I have a question that needs more opinions. What is has a better concept, a small number of characters or individual character manipulating the entire outcome of the story, or the reactionary situations that push the story along? Basically, is it more satisfying to reveal that a character is wanting this outcome or that you keep that information to yourself and let the consumer decide?

Karen Stark

It depends on the story line. The characters are there to propel the plot. What happens to them and how they react dictates the journey they make. The audience needs to be invested in the character enough to care about the outcome and the outcome has to fulfil that premise.

I wouldn't say the character manipulates the story. It's the story that manipulates the character. What you put them through dictates the plot and the outcome. You reveal what you need too, to keep the audience involved. You can reveal things to the audience you don't reveal to the character. You can't really reveal to the character without revealing to the audience.

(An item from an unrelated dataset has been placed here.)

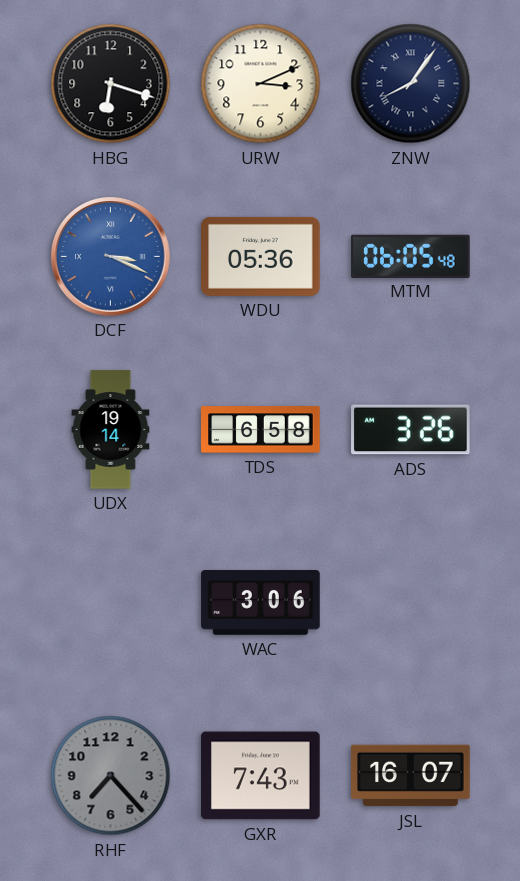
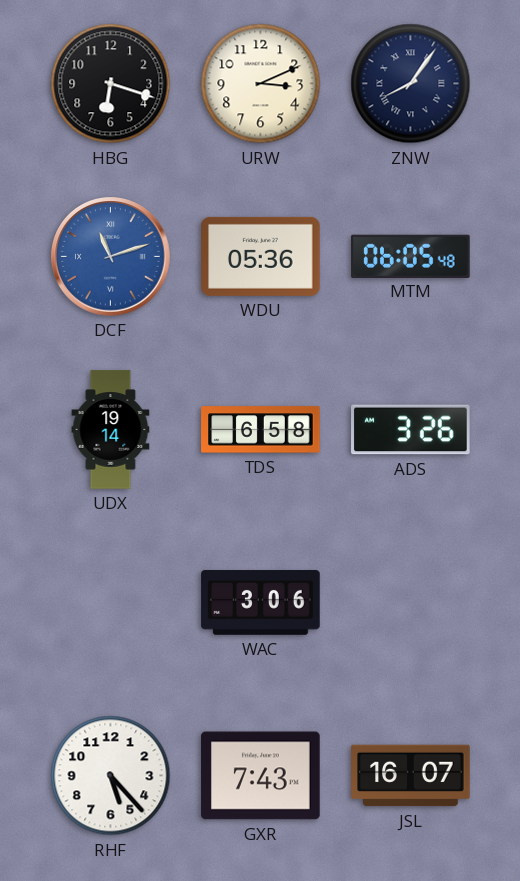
DCF: 3:19 -> 11:12
RHF: 7:23 -> 5:23
RHF dial: grey -> white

In some cases you can divert the reveal but the reveal needs to occur or the audience leaves unsatisfied. That's not to say you must always tie up the story. You just have to always ask yourself what does the audience now see and understand at this point in the story. If you leave them out of the loop too long they will walk out because when an audience asks itself too many questions it breaks the story experience. Reveals are plot points and important to allow the story to propel forward, but you can't keep the audience out of the loop. What your characters experience, so must the audience. Only in twisty occasions can you delay that however you must always hook the audience. This is my perspective of screenwriting. It may be different in plays but story is story. I would think in play what the audience sees and understands in each given moment is vital to the experience. I think the telling reveals what the character wants in most cases. Without it the audience has no understanding of the character. No empathy no engagement.

Pete Whiting

can be genre specific. An action film usually has an antagonist who drives the film along. But Jerry Maguire had no car chases, guns, heists or the like. Yet look at how that film moves forward purely on character - and not just one who is the obvious 'hero' but that film had three characters, each with their own arc, needs, failings, choices and reactions. I think what made that film so successful is we can all relate to each character because we all have a Jerry, Rod and Dorothy in us.

Getting of track there, sorry. But I think when starting to write a script you need to look at genre and also step back and think how am I going to drive this story? Will it be a tragedy? A crime? A desire? A failing? Will the driver be a person(s) or an event or goal?

Noah Newman

It all depends on the story

Andrew G. Nelson

It truly depends on the story line and what YOU are trying to advance. Use as many, or as little, as needed to get the story from point A to Z. My stories are basically police procedural novels, so my protagonist is the focal point, but he is often responding to what others bring to the story.

Lawrence Davidson

Satisfying is such a hard word, because no matter which route you choose, it'll be about how you earn it.

I have a script where the protagonist gets pulled along until he finally digs in his heels and takes control, which I felt satisfied people. Yet in another script, I can't seem to get my protagonist's triumph to be satisfying at all.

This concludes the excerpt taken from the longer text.